* [WORK REQUEST]: Could you reproduce, exactly as written, every line from the one containing "pinterest (1282, 24)" through the last line of the records, and nothing else?

:: MATERIAL SHOWN ::

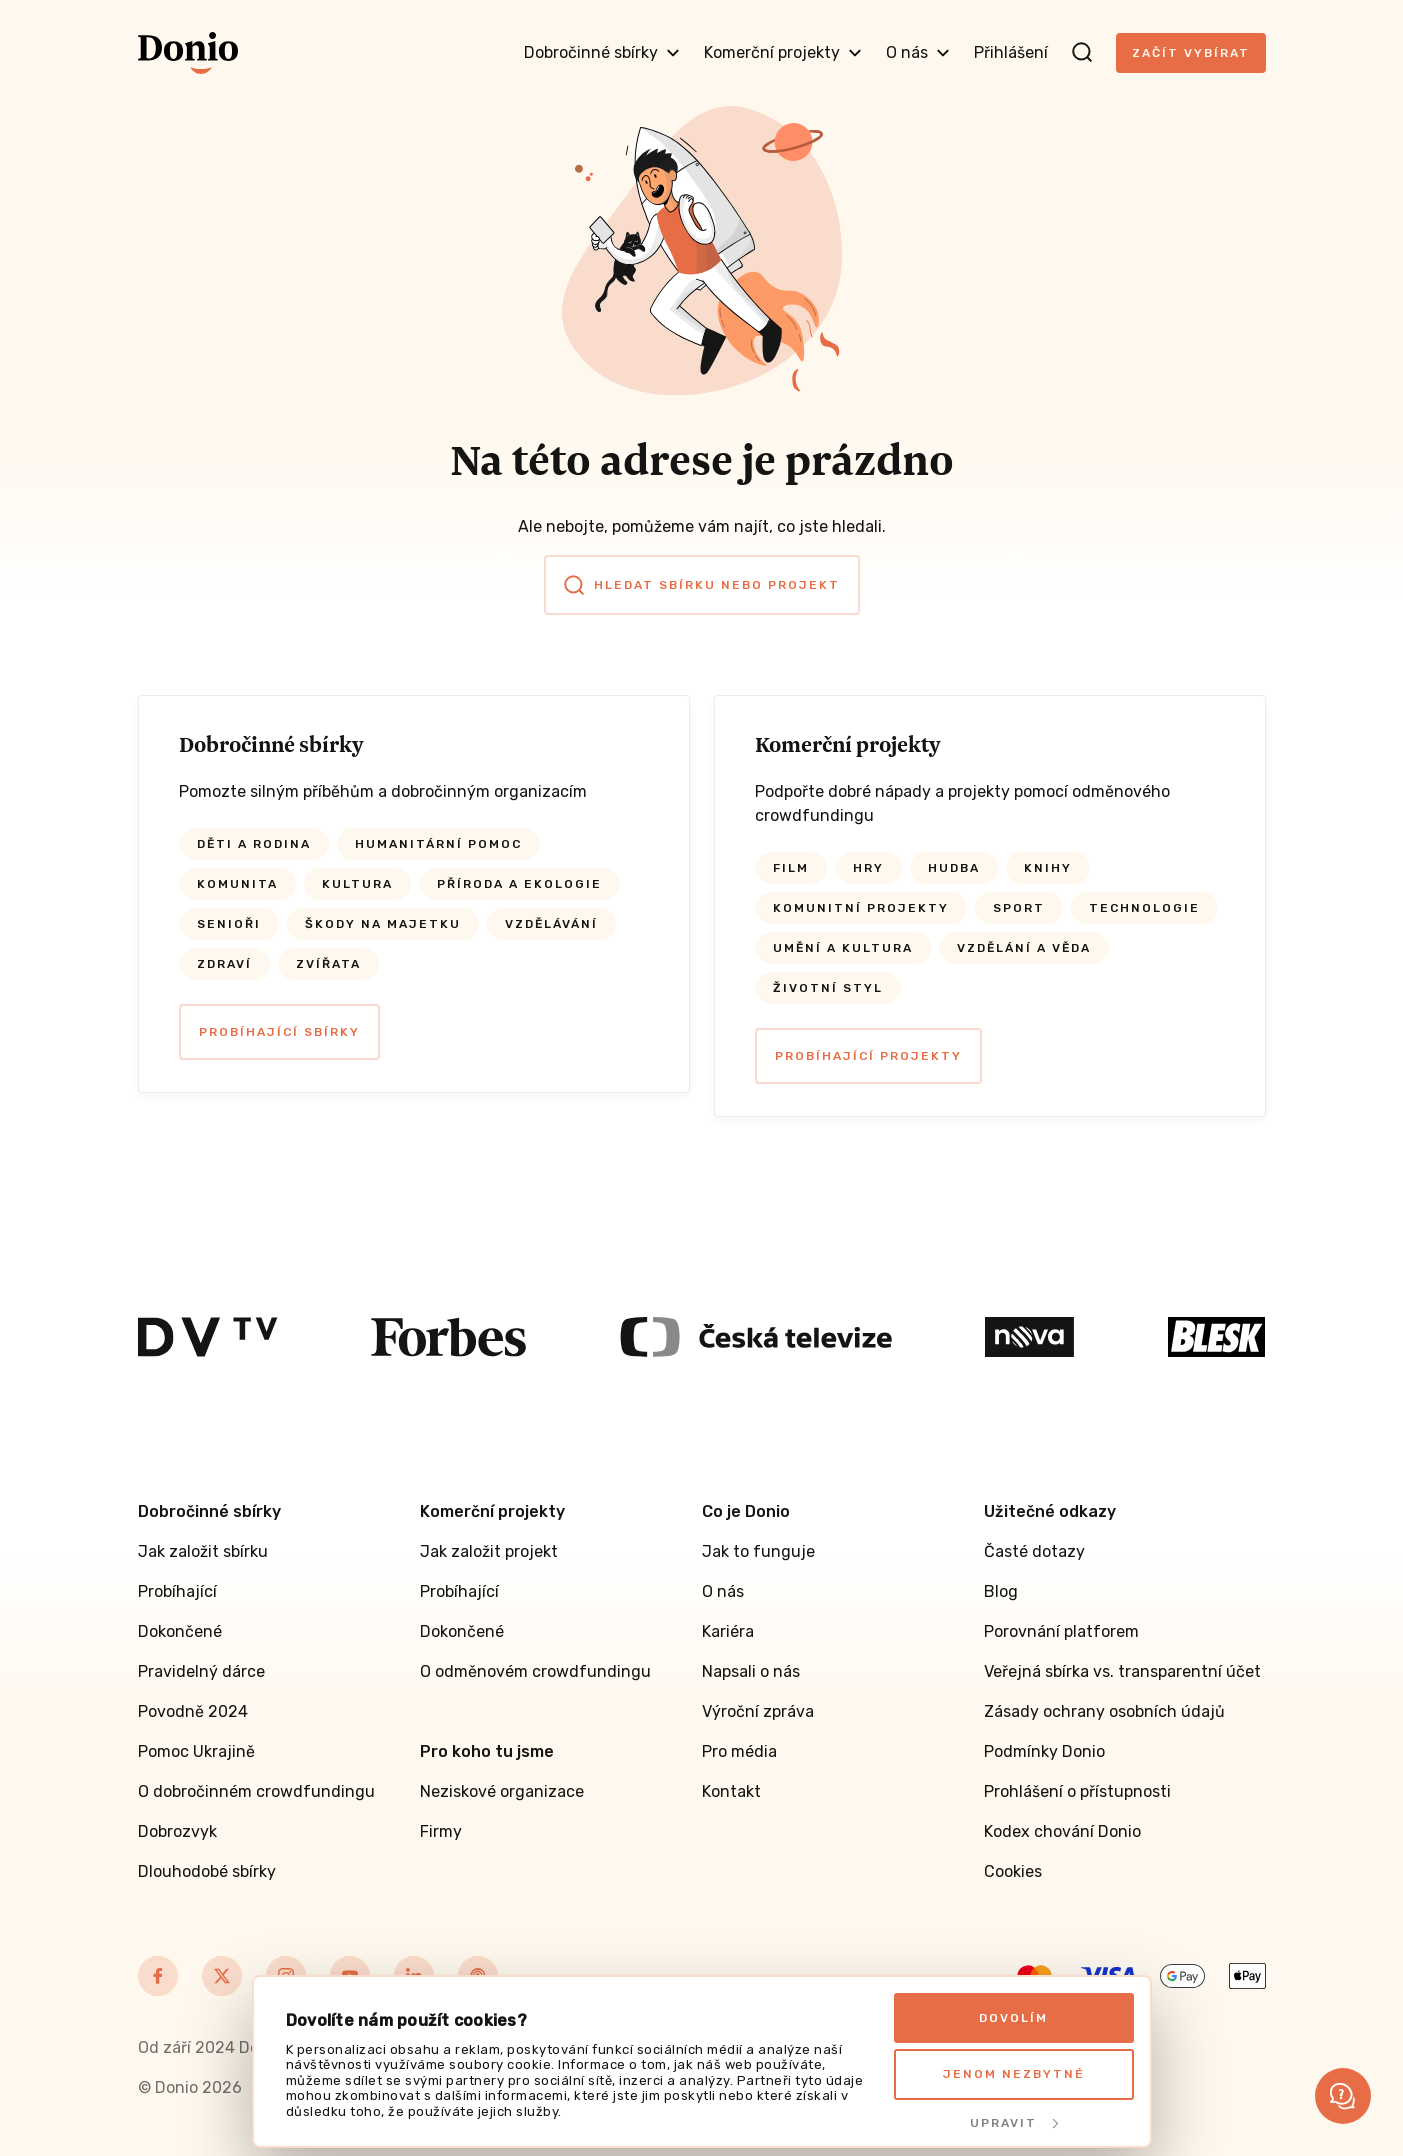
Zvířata (328, 964)
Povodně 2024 (193, 1711)
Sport (1019, 908)
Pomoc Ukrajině (196, 1751)
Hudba (954, 868)
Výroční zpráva (758, 1711)
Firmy (441, 1831)
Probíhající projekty (868, 1056)
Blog (1001, 1591)
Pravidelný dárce (201, 1671)
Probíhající (177, 1591)
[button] (1343, 2096)
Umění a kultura (843, 948)
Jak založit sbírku (203, 1551)
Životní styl (828, 988)
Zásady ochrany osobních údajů (1104, 1711)
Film (791, 868)
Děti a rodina (254, 844)
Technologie (1144, 908)
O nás (918, 52)
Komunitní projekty (861, 908)
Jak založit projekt (489, 1551)
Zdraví (224, 964)
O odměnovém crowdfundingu (535, 1671)
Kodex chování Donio (1062, 1831)
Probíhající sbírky (279, 1032)
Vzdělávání (551, 924)
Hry (868, 868)
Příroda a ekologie (519, 884)
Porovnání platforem (1061, 1631)
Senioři (229, 924)
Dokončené (180, 1631)
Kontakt (731, 1791)
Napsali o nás (751, 1671)
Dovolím (1013, 2018)
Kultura (357, 884)
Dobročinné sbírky (602, 52)
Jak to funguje (758, 1551)
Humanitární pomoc (438, 844)
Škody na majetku (383, 924)
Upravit (1014, 2123)
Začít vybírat (1191, 53)
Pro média (739, 1751)
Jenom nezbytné (1014, 2074)
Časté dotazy (1034, 1551)
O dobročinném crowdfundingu (256, 1791)
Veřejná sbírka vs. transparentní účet (1122, 1671)
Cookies (1013, 1871)
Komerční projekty (783, 52)
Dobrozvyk (177, 1831)
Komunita (237, 884)
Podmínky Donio (1044, 1751)
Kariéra (728, 1631)
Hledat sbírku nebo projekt (702, 585)
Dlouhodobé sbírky (207, 1871)
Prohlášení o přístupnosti (1077, 1791)
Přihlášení (1011, 52)
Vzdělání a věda (1024, 948)
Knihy (1048, 868)
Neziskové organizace (502, 1791)
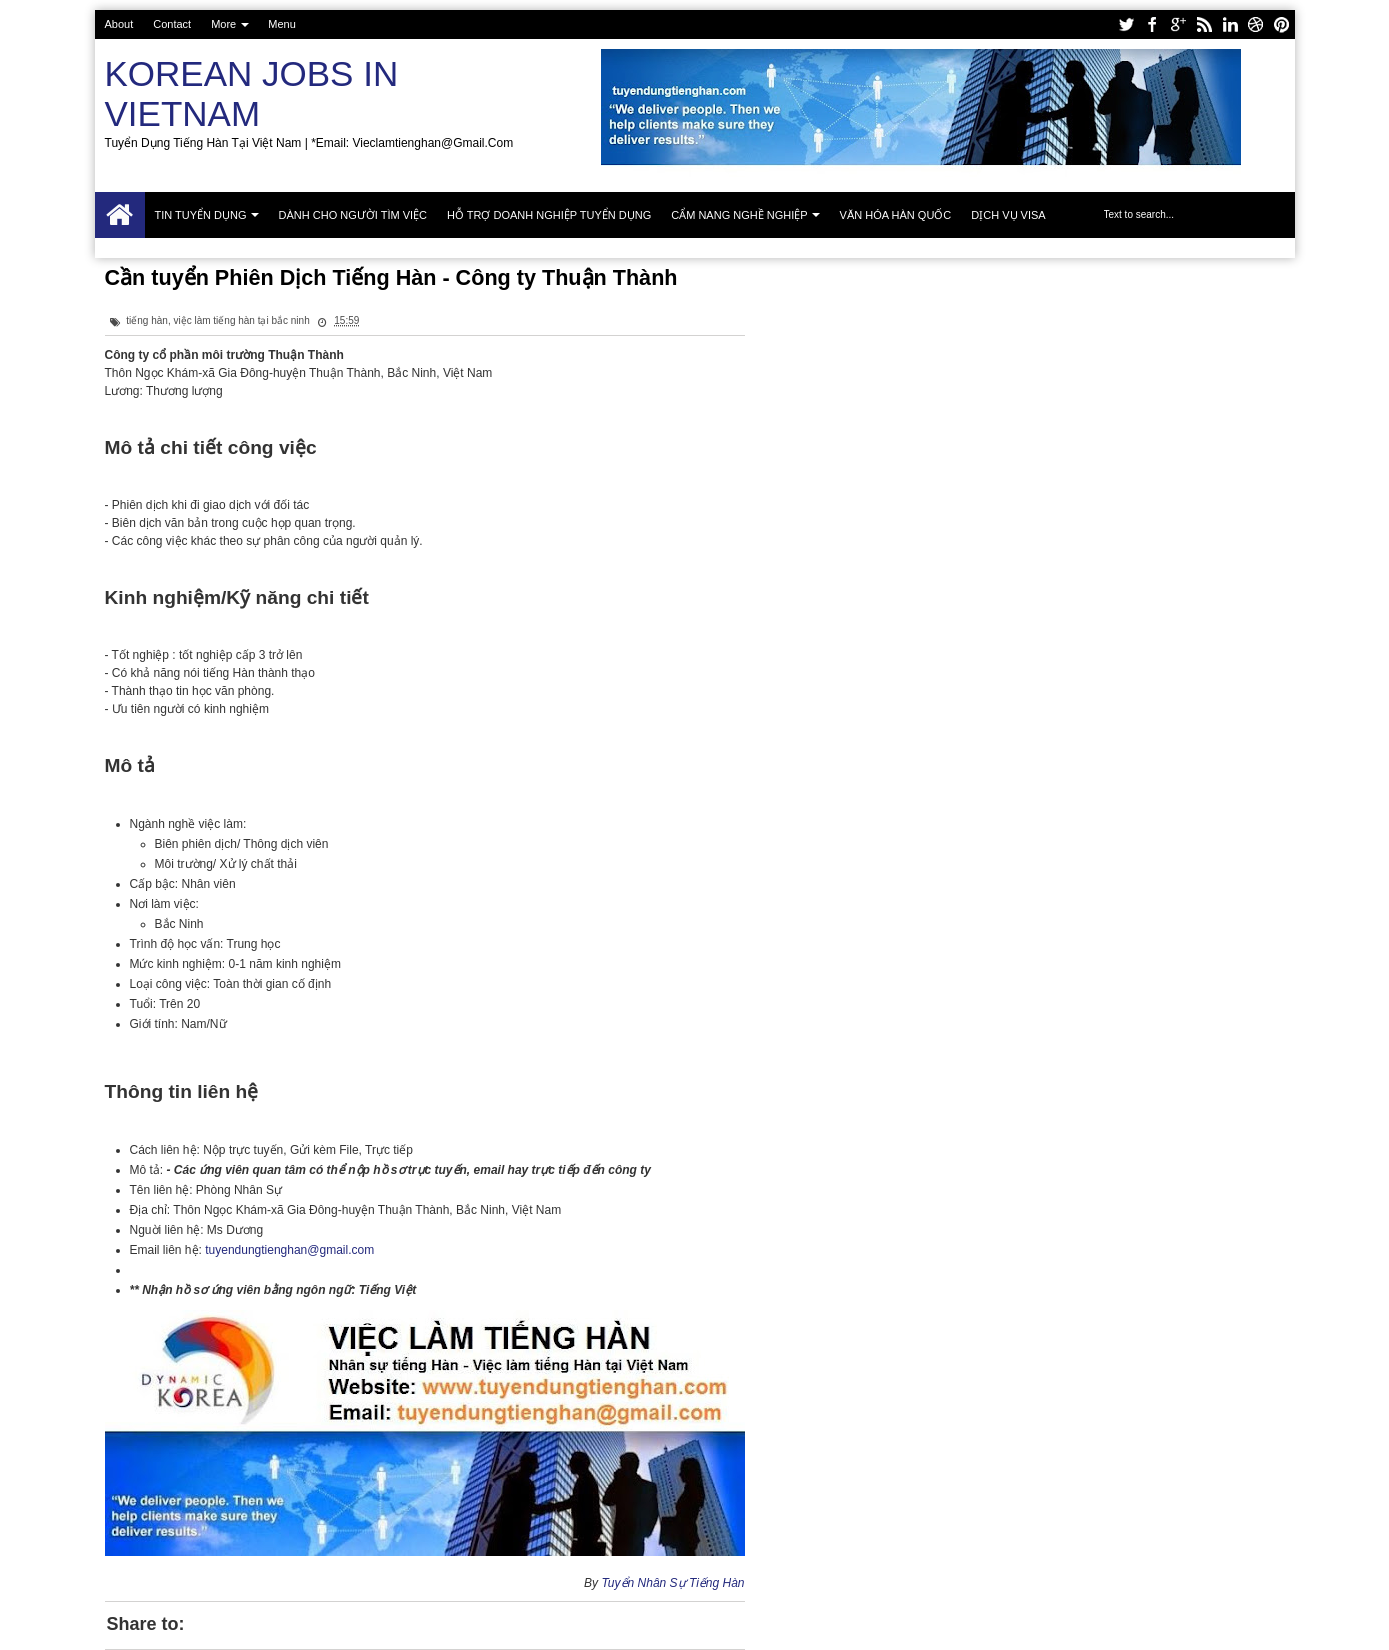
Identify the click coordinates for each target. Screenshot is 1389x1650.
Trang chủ (120, 215)
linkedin (1230, 24)
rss (1204, 24)
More (223, 24)
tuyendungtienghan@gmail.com (289, 1250)
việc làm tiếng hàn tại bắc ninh (241, 320)
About (119, 24)
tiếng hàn (147, 320)
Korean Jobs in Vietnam (252, 93)
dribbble (1256, 24)
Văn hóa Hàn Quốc (896, 215)
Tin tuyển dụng (201, 215)
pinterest (1282, 24)
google (1178, 24)
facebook (1152, 24)
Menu (282, 24)
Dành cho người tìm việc (353, 215)
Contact (172, 24)
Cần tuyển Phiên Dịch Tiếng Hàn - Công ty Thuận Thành (391, 277)
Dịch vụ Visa (1008, 215)
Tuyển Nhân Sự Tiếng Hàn (672, 1583)
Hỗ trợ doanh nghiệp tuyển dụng (549, 215)
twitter (1126, 24)
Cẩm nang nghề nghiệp (739, 215)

:::

* [ANSWER TO THIS PROBLEM]:
pinterest (1282, 24)
google (1178, 24)
facebook (1152, 24)
Menu (282, 24)
Dành cho người tìm việc (353, 215)
Contact (172, 24)
Cần tuyển Phiên Dịch Tiếng Hàn - Công ty Thuận Thành (391, 277)
Dịch vụ Visa (1008, 215)
Tuyển Nhân Sự Tiếng Hàn (672, 1583)
Hỗ trợ doanh nghiệp tuyển dụng (549, 215)
twitter (1126, 24)
Cẩm nang nghề nghiệp (739, 215)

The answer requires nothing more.